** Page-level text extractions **
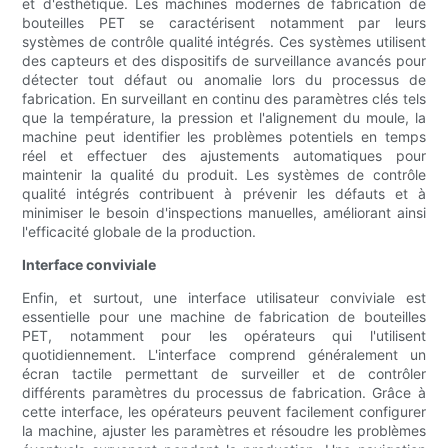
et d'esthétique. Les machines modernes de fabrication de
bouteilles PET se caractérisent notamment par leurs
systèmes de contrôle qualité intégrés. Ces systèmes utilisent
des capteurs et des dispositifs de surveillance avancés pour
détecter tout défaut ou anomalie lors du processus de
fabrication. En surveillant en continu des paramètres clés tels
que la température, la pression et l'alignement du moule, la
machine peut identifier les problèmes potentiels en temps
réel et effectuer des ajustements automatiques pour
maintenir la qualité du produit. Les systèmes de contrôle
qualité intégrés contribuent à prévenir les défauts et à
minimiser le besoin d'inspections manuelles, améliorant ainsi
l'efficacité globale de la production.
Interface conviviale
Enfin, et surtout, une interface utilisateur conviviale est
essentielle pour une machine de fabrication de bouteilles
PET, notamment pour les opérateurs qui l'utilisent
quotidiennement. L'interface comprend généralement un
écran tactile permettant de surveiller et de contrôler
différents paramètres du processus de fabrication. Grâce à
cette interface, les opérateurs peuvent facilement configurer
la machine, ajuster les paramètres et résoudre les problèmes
--
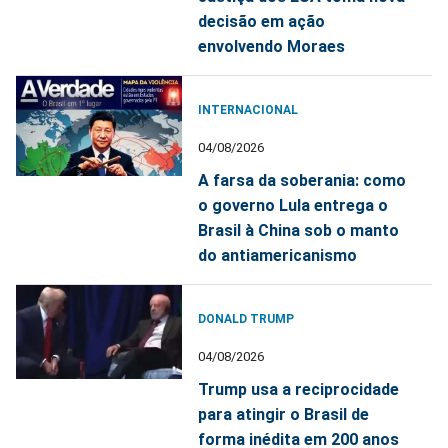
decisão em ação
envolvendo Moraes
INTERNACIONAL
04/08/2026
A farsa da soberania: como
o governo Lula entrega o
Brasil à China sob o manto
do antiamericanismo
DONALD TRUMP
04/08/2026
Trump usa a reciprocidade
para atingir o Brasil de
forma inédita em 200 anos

** Assignment **
Respond with a single number: the count of lines in the entries above that contain the string "conviviale".

** Response for this exercise **
2